* **EXERCISE GOAL**: Print all the data that follows exactly, images excluded.

* **Dataset items**:
====

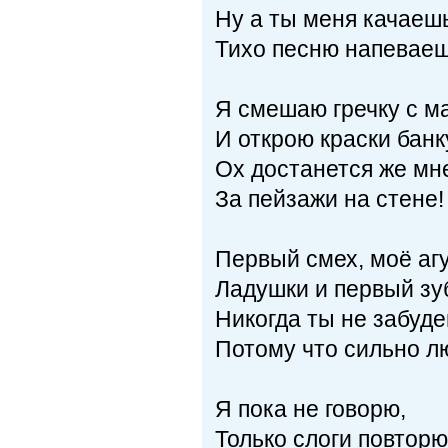
Ну а ты меня качаеш
Тихо песню напеваеш
Я смешаю гречку с м
И открою краски банк
Ох достанется же мн
За пейзажи на стене!
Первый смех, моё агу
Ладушки и первый зуб
Никогда ты не забуде
Потому что сильно л
Я пока не говорю,
Только слоги повторю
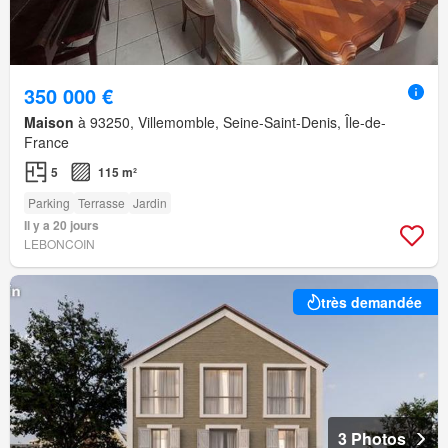
350 000 €
Maison
à 93250, Villemomble, Seine-Saint-Denis, Île-de-
France
5
115 m²
Parking
Terrasse
Jardin
Il y a 20 jours
LEBONCOIN
très demandée
3 Photos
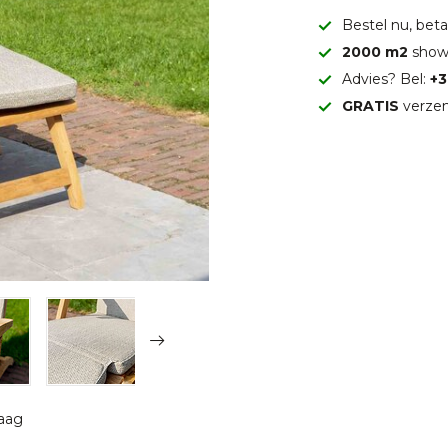
Bestel nu, betaa
2000 m2
show
Advies? Bel:
+3
GRATIS
verzen
raag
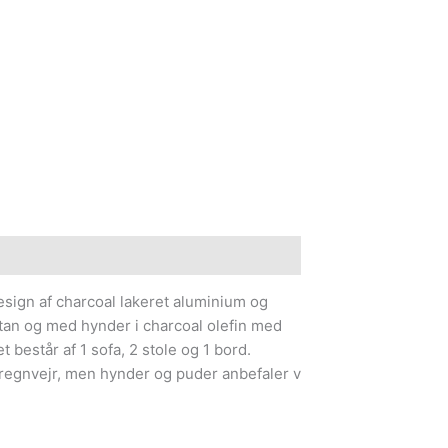
e information
esign af charcoal lakeret aluminium og
tan og med hynder i charcoal olefin med
 består af 1 sofa, 2 stole og 1 bord.
i regnvejr, men hynder og puder anbefaler v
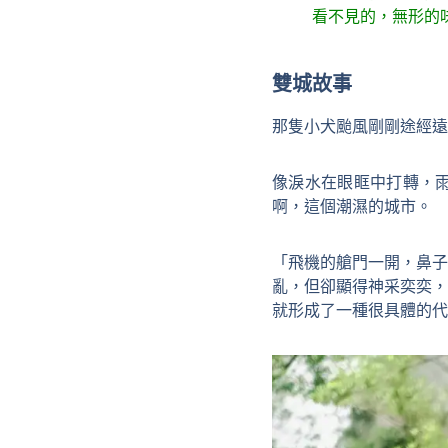
看不見的，無形的
雙城故事
那隻小犬颱風剛剛途經遠
像淚水在眼眶中打轉，
啊，這個潮濕的城市。
「飛機的艙門一開，鼻子
亂，但卻顯得神采奕奕，
就形成了一種很具體的代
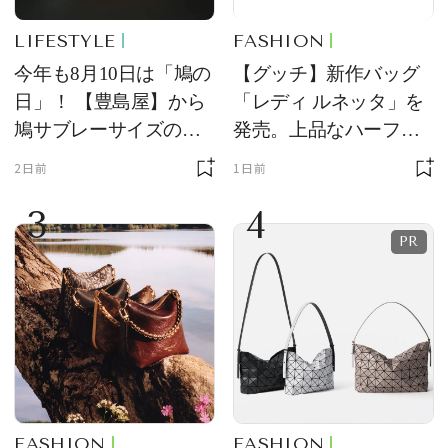
LIFESTYLE
FASHION
今年も8月10日は「鳩の
【グッチ】新作バッグ
日」！ 【豊島屋】から
「レディ ルネッタ」を
鳩サブレーサイズのポ
発売。上品なハーフム
ーチ「はとっこ」を限
ーン型がスタイリング
2日前
1日前
定販売
のアクセントに
3
4
FASHION
FASHION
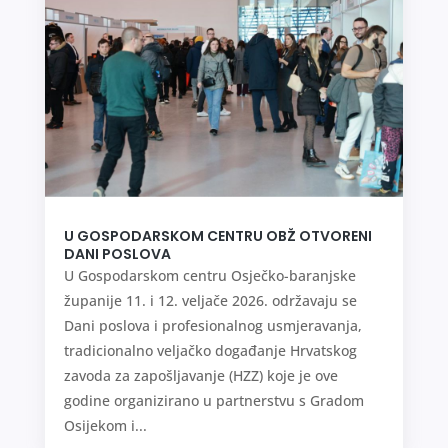
U GOSPODARSKOM CENTRU OBŽ OTVORENI
DANI POSLOVA
U Gospodarskom centru Osječko-baranjske
županije 11. i 12. veljače 2026. održavaju se
Dani poslova i profesionalnog usmjeravanja,
tradicionalno veljačko događanje Hrvatskog
zavoda za zapošljavanje (HZZ) koje je ove
godine organizirano u partnerstvu s Gradom
Osijekom i...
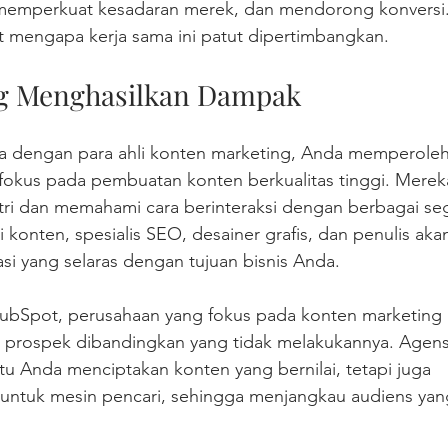
emperkuat kesadaran merek, dan mendorong konversi. 
t mengapa kerja sama ini patut dipertimbangkan.
ng Menghasilkan Dampak
 dengan para ahli konten marketing, Anda memperoleh 
rfokus pada pembuatan konten berkualitas tinggi. Merek
stri dan memahami cara berinteraksi dengan berbagai se
gi konten, spesialis SEO, desainer grafis, dan penulis aka
i yang selaras dengan tujuan bisnis Anda.
HubSpot, perusahaan yang fokus pada konten marketin
ak prospek dibandingkan yang tidak melakukannya. Agensi
u Anda menciptakan konten yang bernilai, tetapi juga 
ntuk mesin pencari, sehingga menjangkau audiens yang 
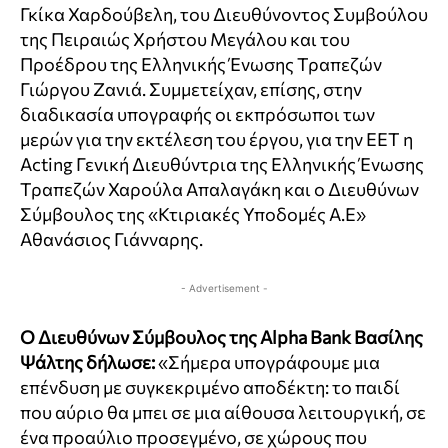
Γκίκα Χαρδούβελη, του Διευθύνοντος Συμβούλου
της Πειραιώς Χρήστου Μεγάλου και του
Προέδρου της Ελληνικής Ένωσης Τραπεζών
Γιώργου Ζανιά. Συμμετείχαν, επίσης, στην
διαδικασία υπογραφής οι εκπρόσωποι των
μερών για την εκτέλεση του έργου, για την ΕΕΤ η
Acting Γενική Διευθύντρια της Ελληνικής Ένωσης
Τραπεζών Χαρούλα Απαλαγάκη και ο Διευθύνων
Σύμβουλος της «Κτιριακές Υποδομές Α.Ε»
Αθανάσιος Γιάνναρης.
- Advertisement -
O Διευθύνων Σύμβουλος της Alpha Bank Βασίλης
Ψάλτης δήλωσε:
«Σήμερα υπογράφουμε μια
επένδυση με συγκεκριμένο αποδέκτη: το παιδί
που αύριο θα μπει σε μια αίθουσα λειτουργική, σε
ένα προαύλιο προσεγμένο, σε χώρους που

====

* **ANSWER TO THIS PROBLEM**:
Ну а ты меня качаеш
Тихо песню напеваеш
Я смешаю гречку с м
И открою краски банк
Ох достанется же мн
За пейзажи на стене!
Первый смех, моё агу
Ладушки и первый зуб
Никогда ты не забуде
Потому что сильно л
Я пока не говорю,
Только слоги повторю
350 000 €
Maison
à 93250, Villemomble, Seine-Saint-Denis, Île-de-
France
5
115 m²
Parking
Terrasse
Jardin
Il y a 20 jours
LEBONCOIN
très demandée
3 Photos
Bestel nu, betaa
2000 m2
show
Advies? Bel:
+3
GRATIS
verzen
raag
e information
esign af charcoal lakeret aluminium og
tan og med hynder i charcoal olefin med
 består af 1 sofa, 2 stole og 1 bord.
i regnvejr, men hynder og puder anbefaler v
看不見的，無形的
雙城故事
那隻小犬颱風剛剛途經遠
像淚水在眼眶中打轉，
啊，這個潮濕的城市。
「飛機的艙門一開，鼻子
亂，但卻顯得神采奕奕，
就形成了一種很具體的代
LIFESTYLE
FASHION
今年も8月10日は「鳩の
【グッチ】新作バッグ
日」！ 【豊島屋】から
「レディ ルネッタ」を
鳩サブレーサイズのポ
発売。上品なハーフム
ーチ「はとっこ」を限
ーン型がスタイリング
2日前
1日前
定販売
のアクセントに
3
4
FASHION
FASHION
U GOSPODARSKOM CENTRU OBŽ OTVORENI
DANI POSLOVA
U Gospodarskom centru Osječko-baranjske
županije 11. i 12. veljače 2026. održavaju se
Dani poslova i profesionalnog usmjeravanja,
tradicionalno veljačko događanje Hrvatskog
zavoda za zapošljavanje (HZZ) koje je ove
godine organizirano u partnerstvu s Gradom
Osijekom i...
emperkuat kesadaran merek, dan mendorong konversi. 
t mengapa kerja sama ini patut dipertimbangkan.
ng Menghasilkan Dampak
 dengan para ahli konten marketing, Anda memperoleh 
rfokus pada pembuatan konten berkualitas tinggi. Merek
stri dan memahami cara berinteraksi dengan berbagai se
gi konten, spesialis SEO, desainer grafis, dan penulis aka
i yang selaras dengan tujuan bisnis Anda.
HubSpot, perusahaan yang fokus pada konten marketin
ak prospek dibandingkan yang tidak melakukannya. Agensi
u Anda menciptakan konten yang bernilai, tetapi juga 
ntuk mesin pencari, sehingga menjangkau audiens yang 
Γκίκα Χαρδούβελη, του Διευθύνοντος Συμβούλου
της Πειραιώς Χρήστου Μεγάλου και του
Προέδρου της Ελληνικής Ένωσης Τραπεζών
Γιώργου Ζανιά. Συμμετείχαν, επίσης, στην
διαδικασία υπογραφής οι εκπρόσωποι των
μερών για την εκτέλεση του έργου, για την ΕΕΤ η
Acting Γενική Διευθύντρια της Ελληνικής Ένωσης
Τραπεζών Χαρούλα Απαλαγάκη και ο Διευθύνων
Σύμβουλος της «Κτιριακές Υποδομές Α.Ε»
Αθανάσιος Γιάνναρης.
- Advertisement -
O Διευθύνων Σύμβουλος της Alpha Bank Βασίλης
Ψάλτης δήλωσε:
«Σήμερα υπογράφουμε μια
επένδυση με συγκεκριμένο αποδέκτη: το παιδί
που αύριο θα μπει σε μια αίθουσα λειτουργική, σε
ένα προαύλιο προσεγμένο, σε χώρους που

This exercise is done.